And, of course, this will work. But there’s several more Perl-ish solutions that this. When you know the fields provided by your data, it’s rather nice to have a regular expression that reflects the data structure:

    while ($data =~ /Name:\s(.*)\n
                     Occupation:\s(.*)\n 
                     Favourite.*:\s(.*)/gx) {
        push @records, { name => $1, occupation => $2, favourite => $3 }
    }

Here we use the /g modifier, which allows us to resume the match from where it last left off.

If we don’t know the fields while we’re writing our program, then we’ll have to break the process up into two stages. First, we extract individual records: records are delimited by a blank line:

    my @texts = split /\n\s*\n/, $text;

And then for each record, we can either use the /g trick again, or simply split each record into lines. I prefer the latter, for reasons you’ll see in a second:

    for (@texts) {
        my $record = {};
        for (split /\n/, $_) {
            /([^:]+): (.*)/;
            $record->{$1} = $2;
        }
        push @records, $record;
    }

This is not dissimilar from the initial solution, but it allows us to make some interesting improvements. For starters, when you see code that transforms data with a for loop, you should wonder whether it could be better written with a map statement. This goes double if you’re using push inside the for loop as we are here. So this version is a natural evolution:

    @records = map {
        my $record = {};
        for (split /\n/, $_) { 
            /([^:]+): (.*)/;
            $record->{$1} = $2;
        }
        $record;
    } split /\n\s*\n/, $text;

And we can actually do away with the inner for loop too:

    @records = map {
        {
            map { /([^:]+): (.*)/ and ($1 => $2) } split /\n/, $_
        }
    } split /\n\s*\n/, $text;

But if we’re prepared to be a little lax about trailing whitespace, there’s actually an even nicer way to do it, using the one thing that everyone forgets about split: if your split pattern contains parentheses, then the captured text is inserted into the list returned by split. That is, the following code:

    split( /(\W+)/, "perl-5.8.0.tar.gz")

will produce the list

    ("perl", "-", "5", ".", "8", ".", "0", ".", "tar", ".", "gz")
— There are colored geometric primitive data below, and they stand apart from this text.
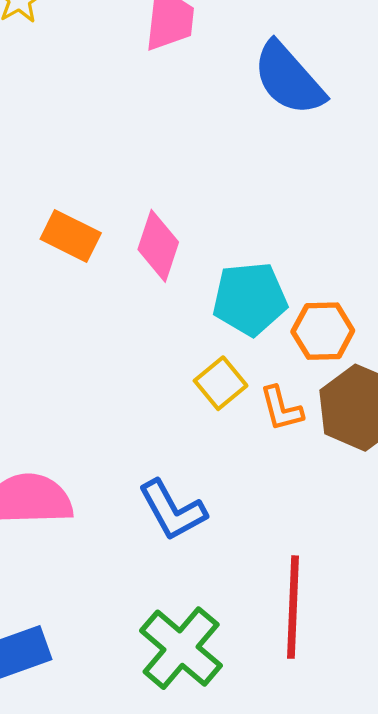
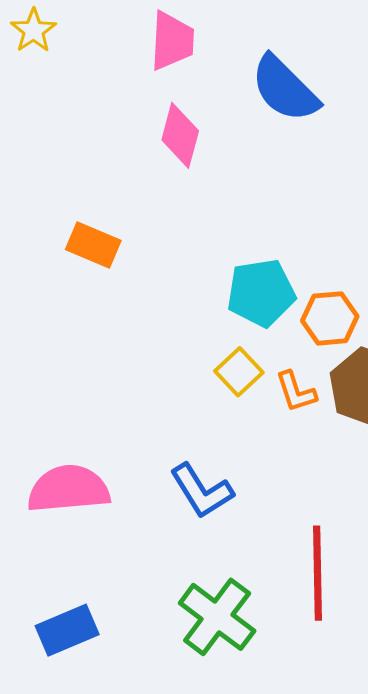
pink diamond: (158, 246) -> (180, 135), moved

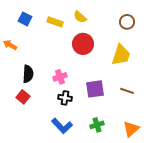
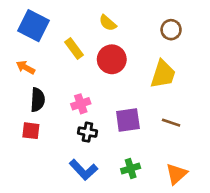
blue square: (25, 19) -> (34, 26), size x1.6
yellow rectangle: (55, 22) -> (74, 49), moved, turned 35
orange arrow: (10, 45) -> (25, 67), moved
red square: (23, 97) -> (31, 131), turned -32

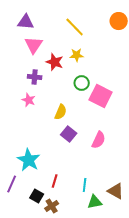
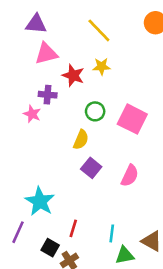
pink triangle: (34, 45) -> (46, 54), turned 42
green circle: (82, 83) -> (95, 111), moved
pink star: (29, 100) -> (32, 114), moved

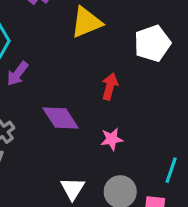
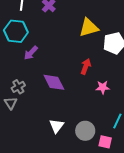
yellow triangle: (86, 22) -> (89, 28), moved
pink star: (112, 139) -> (103, 87), moved

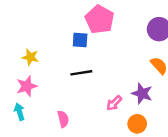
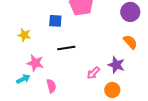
blue square: (80, 40) -> (55, 21), moved
pink star: (27, 86) -> (35, 63), moved, turned 30
cyan arrow: (19, 112) -> (23, 79), moved, turned 80

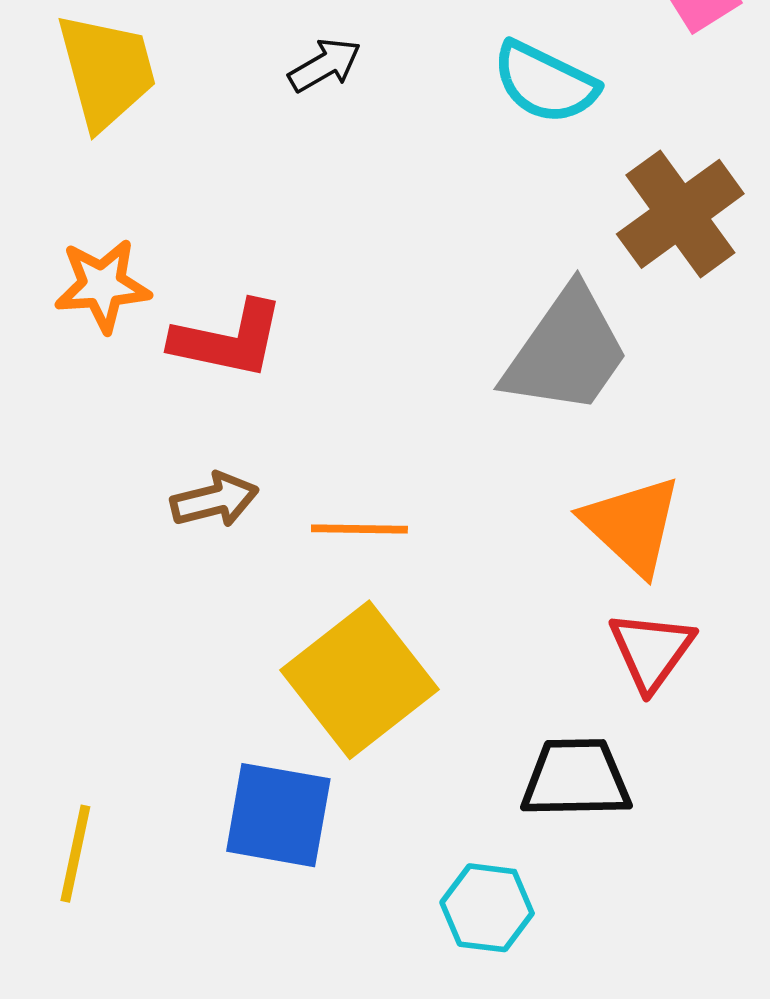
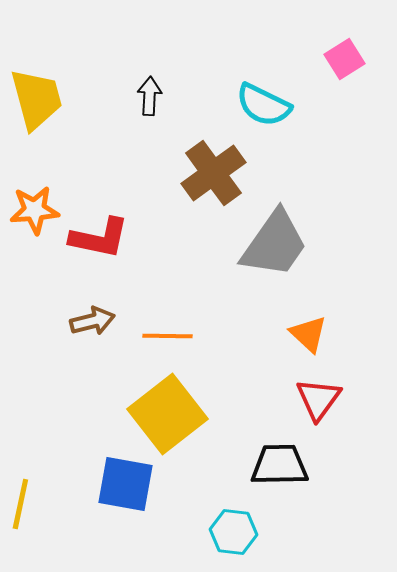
black arrow: (325, 65) -> (149, 96), turned -57
brown cross: (680, 214) -> (213, 173), moved
orange triangle: (632, 525) -> (308, 334), size x0.7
So we can actually use the field name, colon and space at the start of each line as the split expression itself:

    split /^([^:]+):\s*/m

There is a slight problem with this idea - because the first thing in each record is delimeter we’re looking for, the first thing returned by split will be an empty string. But we can easily get around this by adding another undef to provide a fake undef => '' hash element. This allows us to reduce the parser code to:

    @records = map { 
                     { undef, split /^([^:]+):\s*/m, $_ } 
                   } split /\n\s*\n/, $text;

It may not be pretty, but it’s quick and it works.

Of course, you may also use lookahead and lookbehind assertions with split; I sometimes use the following code to break a string into tokens:

    split /(?<=\W)|(?=\W)/, $string;

This is almost the same as

    split /(\W)/, $string

but with a subtle difference. Again, as Perl wants to see a nonword character as a delimiter, it will return an empty string between two adjacent nonwords:

    split /(\W)/, '$foo := $bar';
    # '', '$', 'foo', ' ', '', ':', '', '=', '', ' ', '', '$', 'bar'

Splitting on a word boundary goes too much the other way:

    split /\b/, '$foo := $bar';
    # '$', 'foo', ' := $', 'bar'

And so it turns out that we want to cleave the string where we’ve just seen a nonword character, or if we’re about to see one:

    split /(?<=\W)|(?=\W)/, $string;
    # '$', 'foo', ' ', ':', '=', ' ', '$', 'bar'

And this gives us the sort of tokenisation we want.

Regexp Modules

Now, though, we are getting into the sort of regular expressions that are not written lightly, and we may need some help constructing and debugging these expressions. Thankfully, there are plenty of modules which make regexp handling much easier for us.

re

The re module is as invaluable as it is obscure. It’s one of those hidden treasures of the Perl core that Casey was talking about last month. As well as turning on two features of the regular expression engine, tainting subexpressions and evaluated assertions, it provides a debugging facility that allows you to watch your expression being compiled and executed.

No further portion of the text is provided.